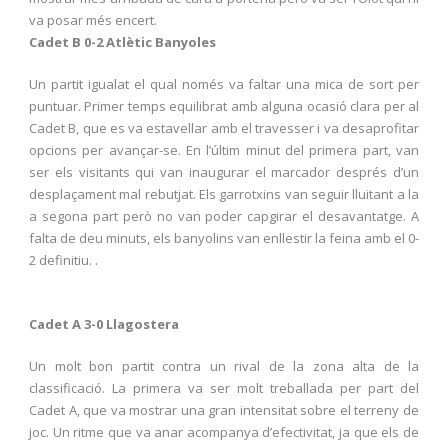
va posar més encert.
Cadet B 0-2 Atlètic Banyoles
Un partit igualat el qual només va faltar una mica de sort per
puntuar. Primer temps equilibrat amb alguna ocasió clara per al
Cadet B, que es va estavellar amb el travesser i va desaprofitar
opcions per avançar-se. En l’últim minut del primera part, van
ser els visitants qui van inaugurar el marcador després d’un
desplaçament mal rebutjat. Els garrotxins van seguir lluitant a la
a segona part però no van poder capgirar el desavantatge. A
falta de deu minuts, els banyolins van enllestir la feina amb el 0-
2 definitiu. .
Cadet A 3-0 Llagostera
Un molt bon partit contra un rival de la zona alta de la
classificació. La primera va ser molt treballada per part del
Cadet A, que va mostrar una gran intensitat sobre el terreny de
joc. Un ritme que va anar acompanya d’efectivitat, ja que els de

--------------------------------

The answer should be only the number of lines in the data that contain the string "primera".

2